## Task to complete
Leaving the pictures aside, repeat the entries exactly.

## Task data
--------------------------------

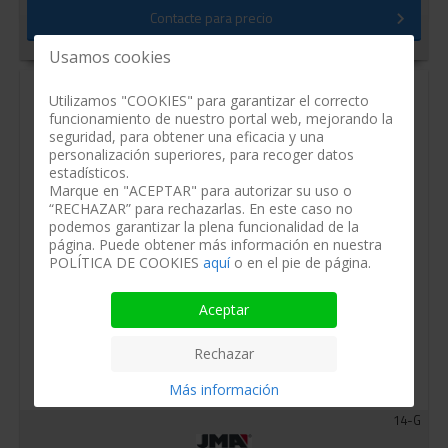
Contacte para precio
Usamos cookies
Utilizamos "COOKIES" para garantizar el correcto
funcionamiento de nuestro portal web, mejorando la
seguridad, para obtener una eficacia y una
personalización superiores, para recoger datos
estadísticos.
Marque en "ACEPTAR" para autorizar su uso o
“RECHAZAR” para rechazarlas. En este caso no
podemos garantizar la plena funcionalidad de la
página. Puede obtener más información en nuestra
POLÍTICA DE COOKIES
aquí
o en el pie de página.
Aceptar
Rechazar
Más información
14-G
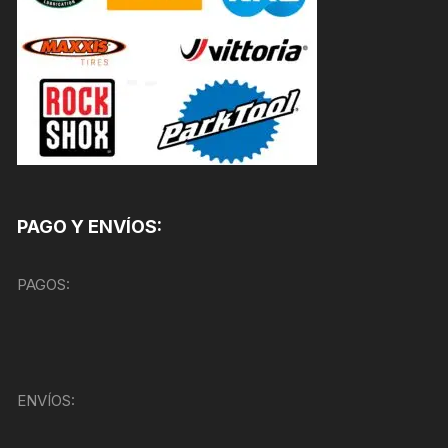
PAGO Y ENVÍOS:
PAGOS:
ENVÍOS:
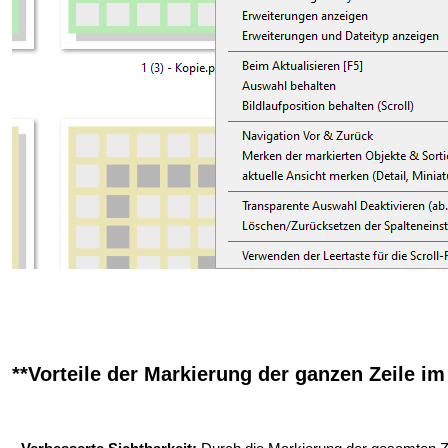
**Vorteile der Markierung der ganzen Zeile im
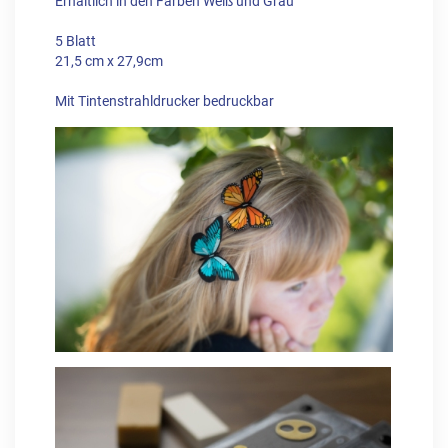
Erhältlich in den Farben Weiß und Grau
5 Blatt
21,5 cm x 27,9cm
Mit Tintenstrahldrucker bedruckbar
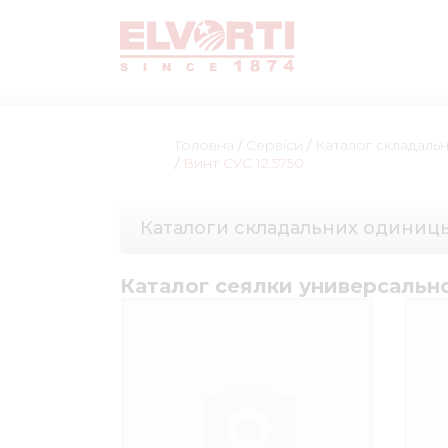
Головна
/
Сервіси
/
Каталог складаль
/
Винт СУС 12.5750
Каталоги складальних одиниц
Каталог сеялки универсальн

--------------------------------

## Expected answer
Contacte para precio
Usamos cookies
Utilizamos "COOKIES" para garantizar el correcto
funcionamiento de nuestro portal web, mejorando la
seguridad, para obtener una eficacia y una
personalización superiores, para recoger datos
estadísticos.
Marque en "ACEPTAR" para autorizar su uso o
“RECHAZAR” para rechazarlas. En este caso no
podemos garantizar la plena funcionalidad de la
página. Puede obtener más información en nuestra
POLÍTICA DE COOKIES
aquí
o en el pie de página.
Aceptar
Rechazar
Más información
14-G
PAGO Y ENVÍOS:
PAGOS:
ENVÍOS:
**Vorteile der Markierung der ganzen Zeile im
Erhältlich in den Farben Weiß und Grau
5 Blatt
21,5 cm x 27,9cm
Mit Tintenstrahldrucker bedruckbar
Головна
/
Сервіси
/
Каталог складаль
/
Винт СУС 12.5750
Каталоги складальних одиниц
Каталог сеялки универсальн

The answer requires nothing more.